Assigned task: Please copy out each line of the entries in which "mais" appears.

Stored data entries
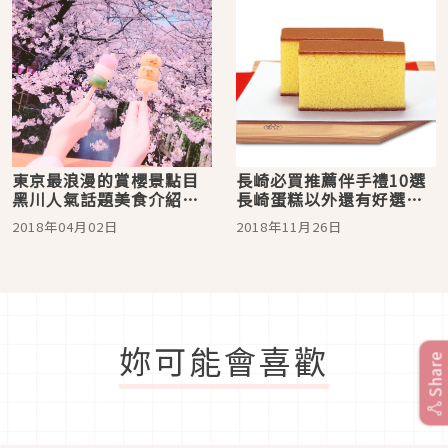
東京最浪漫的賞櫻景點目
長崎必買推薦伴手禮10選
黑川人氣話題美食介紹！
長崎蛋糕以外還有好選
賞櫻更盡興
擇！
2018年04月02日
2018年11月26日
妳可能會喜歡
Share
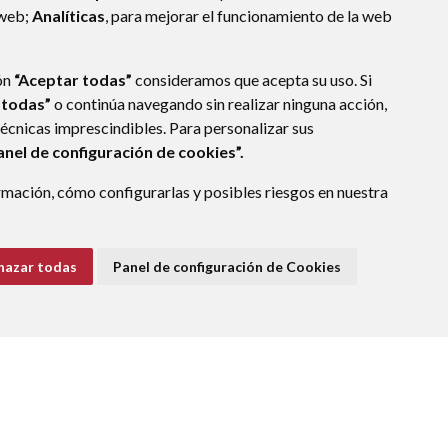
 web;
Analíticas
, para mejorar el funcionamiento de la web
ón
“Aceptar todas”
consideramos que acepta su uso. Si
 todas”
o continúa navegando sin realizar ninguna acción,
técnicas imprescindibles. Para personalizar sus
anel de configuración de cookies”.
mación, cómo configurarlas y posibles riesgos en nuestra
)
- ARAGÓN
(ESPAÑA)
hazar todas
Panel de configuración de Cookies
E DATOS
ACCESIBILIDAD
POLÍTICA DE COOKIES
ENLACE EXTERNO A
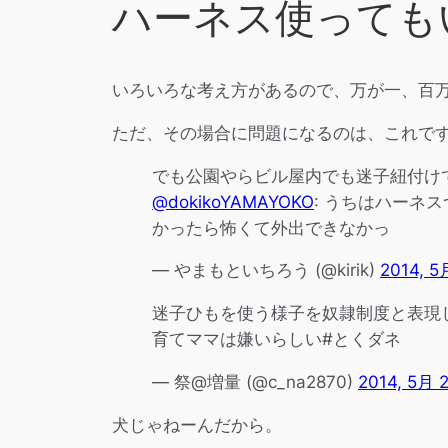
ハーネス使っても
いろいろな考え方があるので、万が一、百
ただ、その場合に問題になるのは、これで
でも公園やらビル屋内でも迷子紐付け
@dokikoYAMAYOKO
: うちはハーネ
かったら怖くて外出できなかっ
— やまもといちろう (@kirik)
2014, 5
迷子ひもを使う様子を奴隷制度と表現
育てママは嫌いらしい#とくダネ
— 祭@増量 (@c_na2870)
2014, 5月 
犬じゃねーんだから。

...

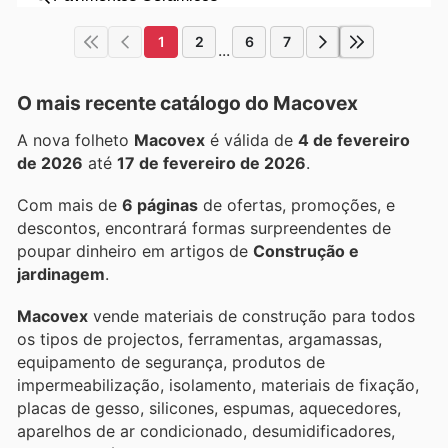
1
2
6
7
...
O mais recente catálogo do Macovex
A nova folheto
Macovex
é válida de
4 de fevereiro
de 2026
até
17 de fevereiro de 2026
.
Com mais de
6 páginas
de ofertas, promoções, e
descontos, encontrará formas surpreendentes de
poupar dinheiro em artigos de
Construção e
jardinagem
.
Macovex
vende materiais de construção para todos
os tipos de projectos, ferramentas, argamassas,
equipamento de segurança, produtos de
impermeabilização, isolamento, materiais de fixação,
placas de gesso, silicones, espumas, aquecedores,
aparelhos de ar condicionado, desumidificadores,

...

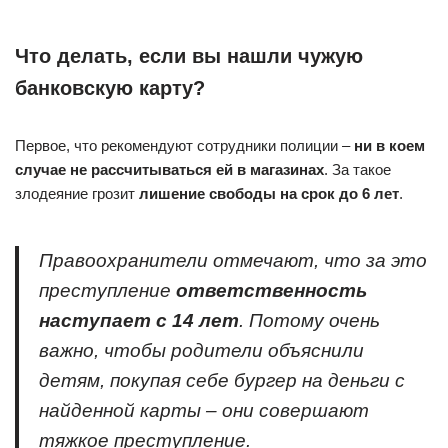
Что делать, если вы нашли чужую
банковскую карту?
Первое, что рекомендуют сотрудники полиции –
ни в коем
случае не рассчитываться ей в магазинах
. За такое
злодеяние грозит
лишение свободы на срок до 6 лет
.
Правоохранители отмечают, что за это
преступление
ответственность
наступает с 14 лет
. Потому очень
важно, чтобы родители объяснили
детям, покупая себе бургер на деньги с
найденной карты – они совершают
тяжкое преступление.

Written reply:
O mais recente catálogo do Macovex
Com mais de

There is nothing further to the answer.